Keluarga Korban Minta Kematian Zainal Diusut Tuntas

by

BULUKUMBA – Keluarga almarhum Zainal Abidin (19) yang meninggal karena diduga menjadi korban kekerasan aparat meminta keadilan. Keluarga korban pun menuntut agar pelaku dihukum.

“Saya dan orang tuanya berharap pelaku juga dihukum,dan dipenjara juga dipecat,” kata Dahlia, tante korban saat ditemui jurnalis di rumah duka, Keluarahan Kalumeme Kecamatan Ujung Bulu, Selasa 7 Nopember 2017. Menurutnya lagi, keponakannya menderita luka dalam pada kepala setelah kejadian.

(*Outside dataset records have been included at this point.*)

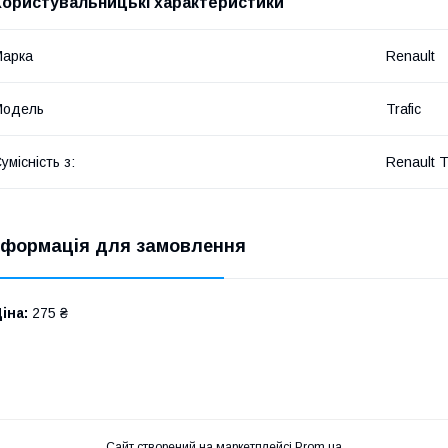
Користувальницькі характеристики
Марка
Renault
Модель
Trafic
умісність з:
Renault T
нформація для замовлення
іна:
275 ₴
Сайт створений на маркетплейсі
Prom.ua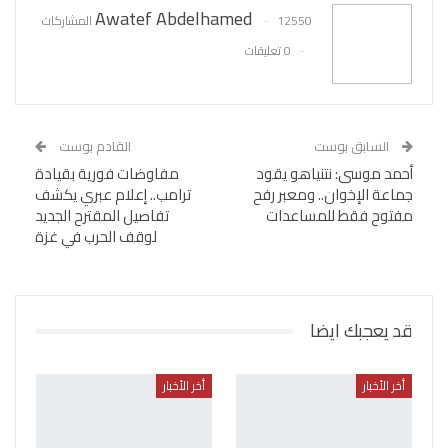
Awatef Abdelhamed
12550 المشاركات
0 تعليقات
السابق بوست
القادم بوست
أحمد موسى: نتنياهو يقود
مفاوضات فورية بقيادة
جماعة الإخوان.. ومعبر رفح
ترامب.. إعلام عبري يكشف
مفتوح فقط للمساعدات
تفاصيل المقترح الجديد
لوقف الحرب في غزة
قد يعجبك ايضا
أخر الأخبار
أخر الأخبار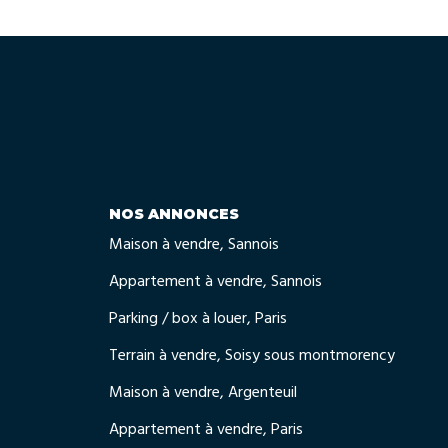
NOS ANNONCES
Maison à vendre, Sannois
Appartement à vendre, Sannois
Parking / box à louer, Paris
Terrain à vendre, Soisy sous montmorency
Maison à vendre, Argenteuil
Appartement à vendre, Paris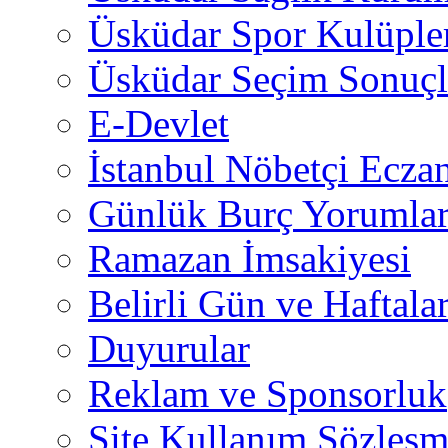
Üsküdar Spor Kulüple
Üsküdar Seçim Sonuçl
E-Devlet
İstanbul Nöbetçi Eczan
Günlük Burç Yorumlar
Ramazan İmsakiyesi
Belirli Gün ve Haftala
Duyurular
Reklam ve Sponsorluk
Site Kullanım Sözleşm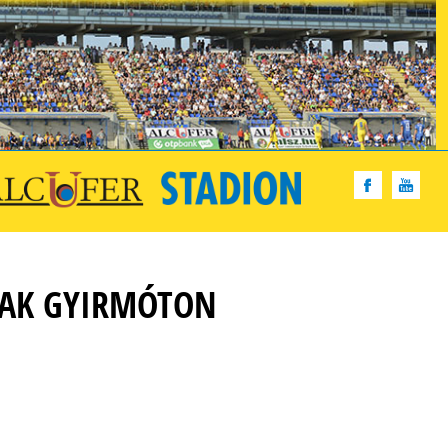
ZNAK GYIRMÓTON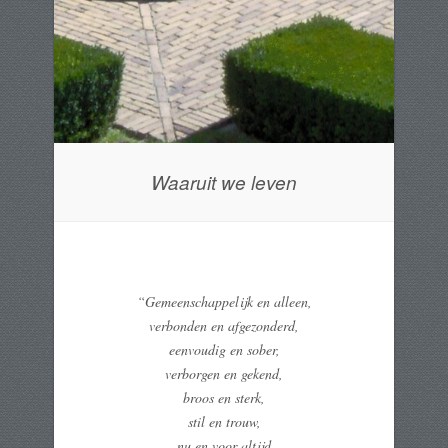
Waaruit we leven
“Gemeenschappelijk en alleen,
verbonden en afgezonderd,
eenvoudig en sober,
verborgen en gekend,
broos en sterk,
stil en trouw,
nu en voor altijd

Luka itu lanjutnya diduga hantaman pesawat komunikasi HT milik oknum polisi berinisial AN saat operasi zebra. “Katanya dokter pecah katanya otak kecilnya”,ungkap Dahlia.

Keluarga pun masih terpukul atas kejadian itu. Mereka tak menyangka Zainal pergi begitu cepat. Orang tua korban Intan tak menyangka bila pamitnya Putra sulungnya untuk menonton kegiatan Road Race di kota Bulukumba hari sabtu lalu merupakan pertemuan terakhirnya dengan korban.

“Itumi kasian anakku paling sabar,semua tetangga disini na suka semua itu anakku”,sedih Intan. Intan mengaku saat anaknya pulang, dirinya mengaku tengah berada di pinggir laut menjemur rumput laut. Anak keduanya tiba tiba datang dan memberitahunya bila korban muntah.

Intan bergegas pulang dan mendapati anaknya tengah tak sadarkan diri ,Intan dan kerabatnya telah mencoba untuk memberi pertolongan kepada korban dengan membawanya ke Puskesmas dan Rumah Sakit tapi nyatanya minggu siang nyawa Zainal tak tertolong. Sekalipun keluarga korban telah mengikhlaskan kematian korban,namun keluarga tetap meminta proses hukum kepada pelaku.

Kapolres Bukukumba AKBP Anggi Naulifar Siregar menuturkan bahwa pelaku saat ini tengah ditahan dan juga tengah menjalani pemeriksaan di Provos.

“Pelaku sudah kami tahan,dan dikenakan pasal 359 ancaman maksimal 5 tahun”,jelasnya. Anggi menambahkan bahwa tidak ada unsur kesengajaan kepada korban.